■ **TASK DETAILS**
Below are the records to transcribe exactly; do not include any images.

____

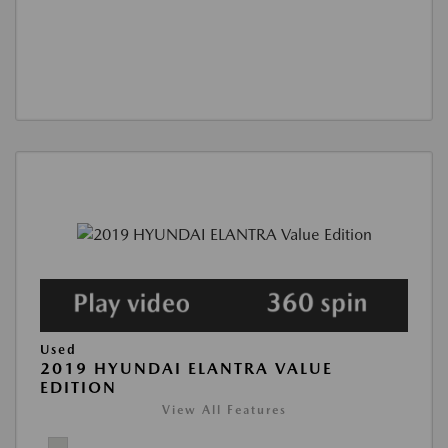
Used
2019 HYUNDAI ELANTRA VALUE
EDITION
View All Features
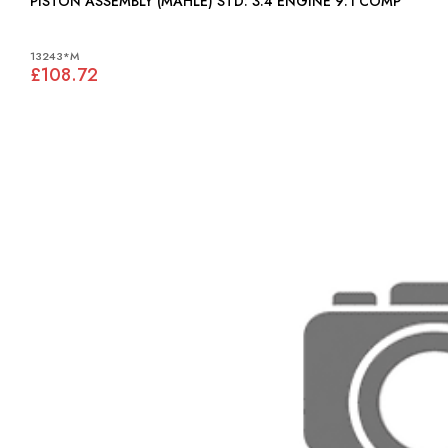
PISTON ASSEMBLY (MAHLE) STD: 3.4 ENGINE 9:1 COMP
13243*M
£108.72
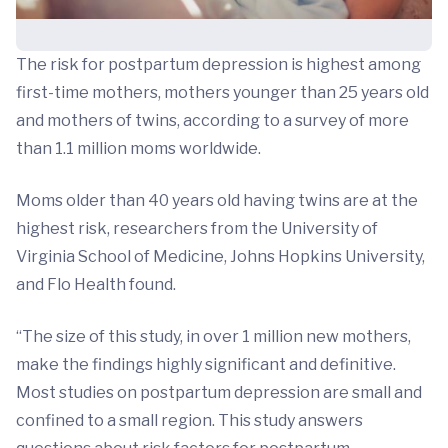
The risk for postpartum depression is highest among
first-time mothers, mothers younger than 25 years old
and mothers of twins, according to a survey of more
than 1.1 million moms worldwide.
Moms older than 40 years old having twins are at the
highest risk, researchers from the University of
Virginia School of Medicine, Johns Hopkins University,
and Flo Health found.
“The size of this study, in over 1 million new mothers,
make the findings highly significant and definitive.
Most studies on postpartum depression are small and
confined to a small region. This study answers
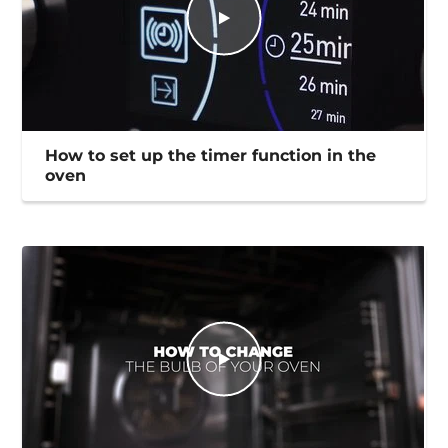
How to set up the timer function in the
oven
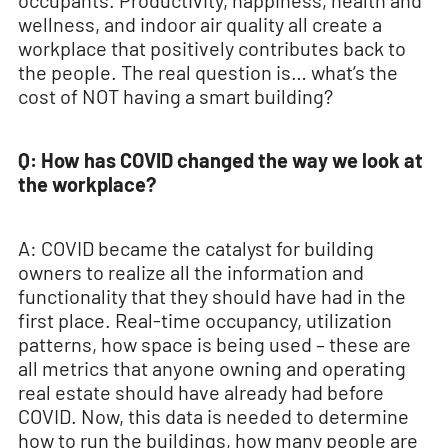
occupants. Productivity, happiness, health and
wellness, and indoor air quality all create a
workplace that positively contributes back to
the people. The real question is… what’s the
cost of NOT having a smart building?
Q: How has COVID changed the way we look at
the workplace?
A: COVID became the catalyst for building
owners to realize all the information and
functionality that they should have had in the
first place. Real-time occupancy, utilization
patterns, how space is being used – these are
all metrics that anyone owning and operating
real estate should have already had before
COVID. Now, this data is needed to determine
how to run the buildings, how many people are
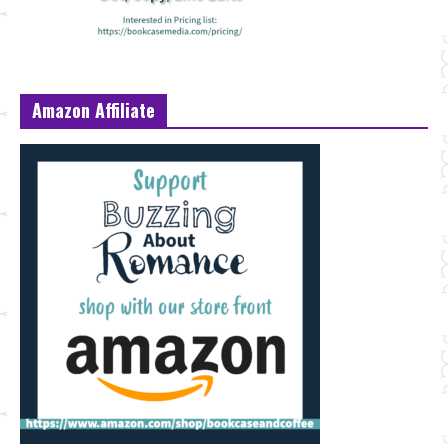
Amazon Affiliate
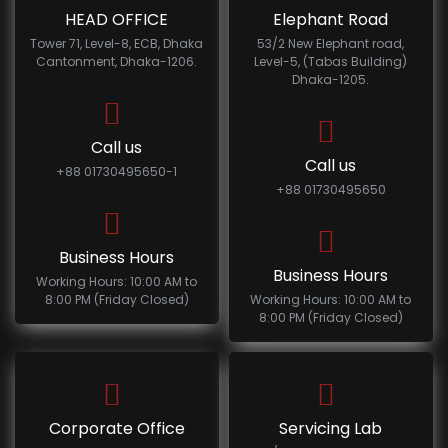
HEAD OFFICE
Elephant Road
Tower 71, Level-8, ECB, Dhaka
53/2 New Elephant road,
Cantonment, Dhaka-1206.
Level-5, (Tabas Building)
Dhaka-1205.
Call us
Call us
+88 01730495650-1
+88 01730495650
Business Hours
Business Hours
Working Hours: 10:00 AM to
8:00 PM (Friday Closed)
Working Hours: 10:00 AM to
8:00 PM (Friday Closed)
Corporate Office
Servicing Lab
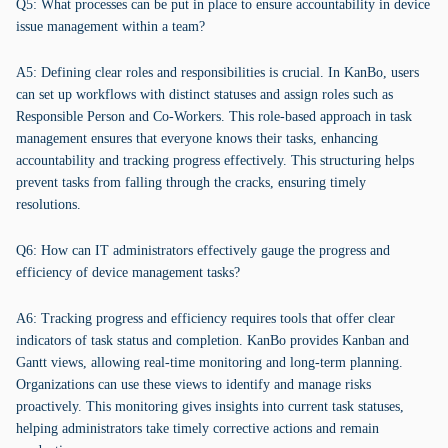
Q5: What processes can be put in place to ensure accountability in device
issue management within a team?
A5: Defining clear roles and responsibilities is crucial. In KanBo, users
can set up workflows with distinct statuses and assign roles such as
Responsible Person and Co-Workers. This role-based approach in task
management ensures that everyone knows their tasks, enhancing
accountability and tracking progress effectively. This structuring helps
prevent tasks from falling through the cracks, ensuring timely
resolutions.
Q6: How can IT administrators effectively gauge the progress and
efficiency of device management tasks?
A6: Tracking progress and efficiency requires tools that offer clear
indicators of task status and completion. KanBo provides Kanban and
Gantt views, allowing real-time monitoring and long-term planning.
Organizations can use these views to identify and manage risks
proactively. This monitoring gives insights into current task statuses,
helping administrators take timely corrective actions and remain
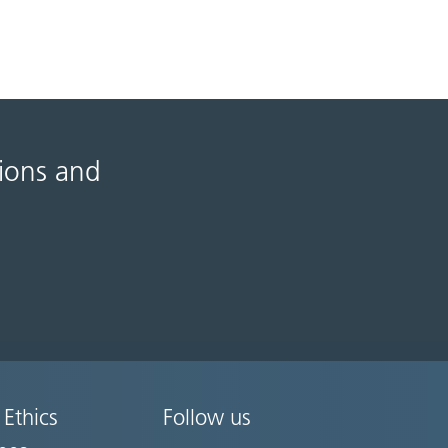
tions and
 Ethics
Follow us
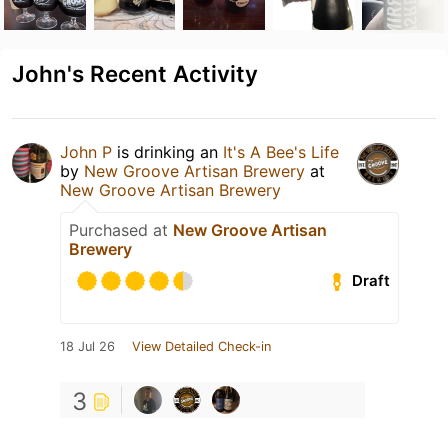
John's Recent Activity
John P
is drinking an
It's A Bee's Life
by
New Groove Artisan Brewery
at
New Groove Artisan Brewery
Purchased at
New Groove Artisan
Brewery
Draft
18 Jul 26
View Detailed Check-in
3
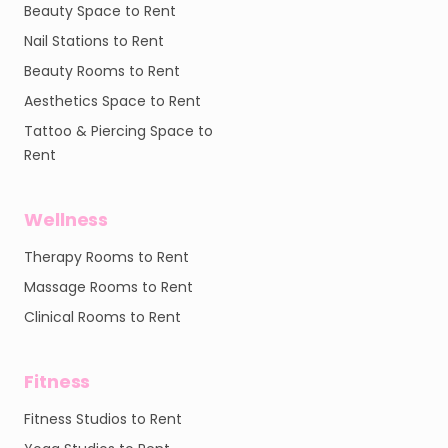
Beauty Space to Rent
Nail Stations to Rent
Beauty Rooms to Rent
Aesthetics Space to Rent
Tattoo & Piercing Space to
Rent
Wellness
Therapy Rooms to Rent
Massage Rooms to Rent
Clinical Rooms to Rent
Fitness
Fitness Studios to Rent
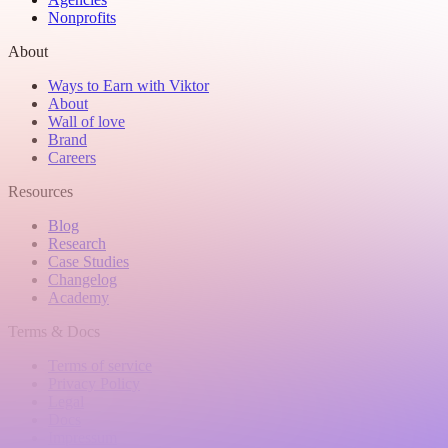
Nonprofits
About
Ways to Earn with Viktor
About
Wall of love
Brand
Careers
Resources
Blog
Research
Case Studies
Changelog
Academy
Terms & Docs
Terms of service
Privacy Policy
Legal
Docs
Impressum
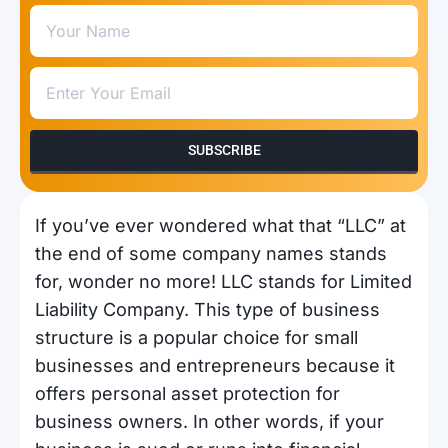
SUBSCRIBE
If you’ve ever wondered what that “LLC” at
the end of some company names stands
for, wonder no more! LLC stands for Limited
Liability Company. This type of business
structure is a popular choice for small
businesses and entrepreneurs because it
offers personal asset protection for
business owners. In other words, if your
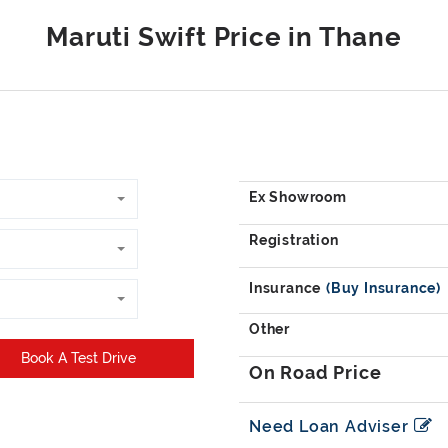
Book A Test Drive
Need Loan Adviser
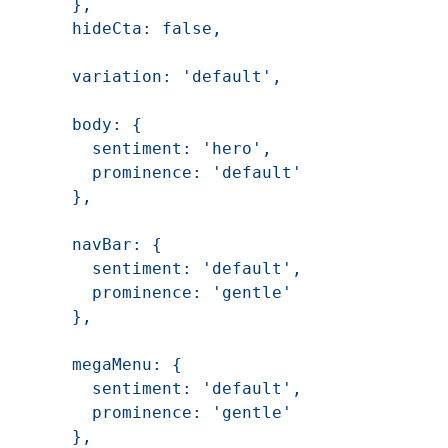
    },

    hideCta: false,

    variation: 'default',

    body: {

      sentiment: 'hero',

      prominence: 'default'

    },

    navBar: {

      sentiment: 'default',

      prominence: 'gentle'

    },

    megaMenu: {

      sentiment: 'default',

      prominence: 'gentle'

    },
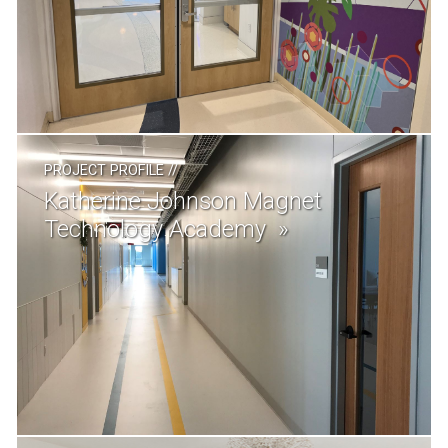
PROJECT PROFILE
//
Katherine Johnson Magnet
Technology Academy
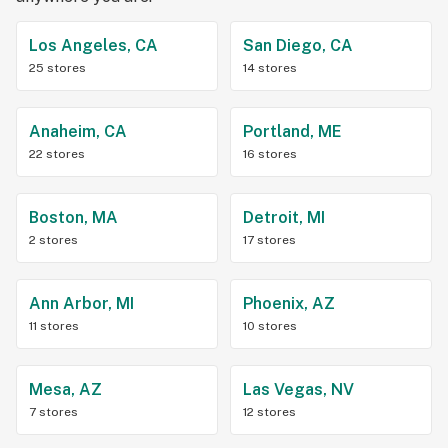
Los Angeles, CA
San Diego, CA
25 stores
14 stores
Anaheim, CA
Portland, ME
22 stores
16 stores
Boston, MA
Detroit, MI
2 stores
17 stores
Ann Arbor, MI
Phoenix, AZ
11 stores
10 stores
Mesa, AZ
Las Vegas, NV
7 stores
12 stores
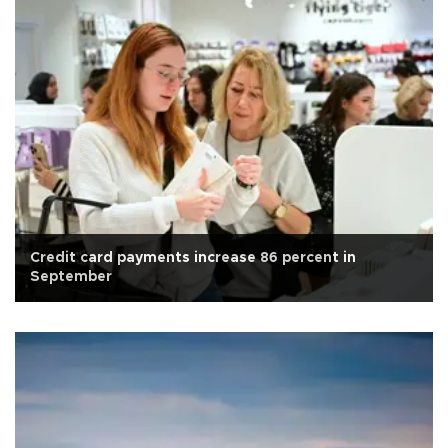
Credit card payments increase 86 percent in
September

____

■ **EXERCISE RESPONSE**
Used
2019 HYUNDAI ELANTRA VALUE
EDITION
View All Features
PISTON ASSEMBLY (MAHLE) STD: 3.4 ENGINE 9:1 COMP
13243*M
£108.72
The risk for postpartum depression is highest among
first-time mothers, mothers younger than 25 years old
and mothers of twins, according to a survey of more
than 1.1 million moms worldwide.
Moms older than 40 years old having twins are at the
highest risk, researchers from the University of
Virginia School of Medicine, Johns Hopkins University,
and Flo Health found.
“The size of this study, in over 1 million new mothers,
make the findings highly significant and definitive.
Most studies on postpartum depression are small and
confined to a small region. This study answers
How to set up the timer function in the
oven
occupants. Productivity, happiness, health and
wellness, and indoor air quality all create a
workplace that positively contributes back to
the people. The real question is… what’s the
cost of NOT having a smart building?
Q: How has COVID changed the way we look at
the workplace?
A: COVID became the catalyst for building
owners to realize all the information and
functionality that they should have had in the
first place. Real-time occupancy, utilization
patterns, how space is being used – these are
all metrics that anyone owning and operating
real estate should have already had before
COVID. Now, this data is needed to determine
how to run the buildings, how many people are
Amazon Affiliate
HEAD OFFICE
Elephant Road
Tower 71, Level-8, ECB, Dhaka
53/2 New Elephant road,
Cantonment, Dhaka-1206.
Level-5, (Tabas Building)
Dhaka-1205.
Call us
Call us
+88 01730495650-1
+88 01730495650
Business Hours
Business Hours
Working Hours: 10:00 AM to
8:00 PM (Friday Closed)
Working Hours: 10:00 AM to
8:00 PM (Friday Closed)
Corporate Office
Servicing Lab
Q5: What processes can be put in place to ensure accountability in device
issue management within a team?
A5: Defining clear roles and responsibilities is crucial. In KanBo, users
can set up workflows with distinct statuses and assign roles such as
Responsible Person and Co-Workers. This role-based approach in task
management ensures that everyone knows their tasks, enhancing
accountability and tracking progress effectively. This structuring helps
prevent tasks from falling through the cracks, ensuring timely
resolutions.
Q6: How can IT administrators effectively gauge the progress and
efficiency of device management tasks?
A6: Tracking progress and efficiency requires tools that offer clear
indicators of task status and completion. KanBo provides Kanban and
Gantt views, allowing real-time monitoring and long-term planning.
Organizations can use these views to identify and manage risks
proactively. This monitoring gives insights into current task statuses,
helping administrators take timely corrective actions and remain
tions and
 Ethics
Follow us
John's Recent Activity
John P
is drinking an
It's A Bee's Life
by
New Groove Artisan Brewery
at
New Groove Artisan Brewery
Purchased at
New Groove Artisan
Brewery
Draft
18 Jul 26
View Detailed Check-in
3
Beauty Space to Rent
Nail Stations to Rent
Beauty Rooms to Rent
Aesthetics Space to Rent
Tattoo & Piercing Space to
Rent
Wellness
Therapy Rooms to Rent
Massage Rooms to Rent
Clinical Rooms to Rent
Fitness
Fitness Studios to Rent
Nonprofits
About
Ways to Earn with Viktor
About
Wall of love
Brand
Careers
Resources
Blog
Research
Case Studies
Changelog
Academy
Terms & Docs
Terms of service
Privacy Policy
Legal
Docs
Impressum
SUBSCRIBE
If you’ve ever wondered what that “LLC” at
the end of some company names stands
for, wonder no more! LLC stands for Limited
Liability Company. This type of business
structure is a popular choice for small
businesses and entrepreneurs because it
offers personal asset protection for
business owners. In other words, if your
Book A Test Drive
Need Loan Adviser
    },

    hideCta: false,

    variation: 'default',

    body: {

      sentiment: 'hero',

      prominence: 'default'

    },

    navBar: {

      sentiment: 'default',

      prominence: 'gentle'

    },

    megaMenu: {

      sentiment: 'default',

      prominence: 'gentle'

    },
PROJECT PROFILE
//
Katherine Johnson Magnet
Technology Academy
Los Angeles, CA
San Diego, CA
25 stores
14 stores
Anaheim, CA
Portland, ME
22 stores
16 stores
Boston, MA
Detroit, MI
2 stores
17 stores
Ann Arbor, MI
Phoenix, AZ
11 stores
10 stores
Mesa, AZ
Las Vegas, NV
7 stores
12 stores
Credit card payments increase 86 percent in
September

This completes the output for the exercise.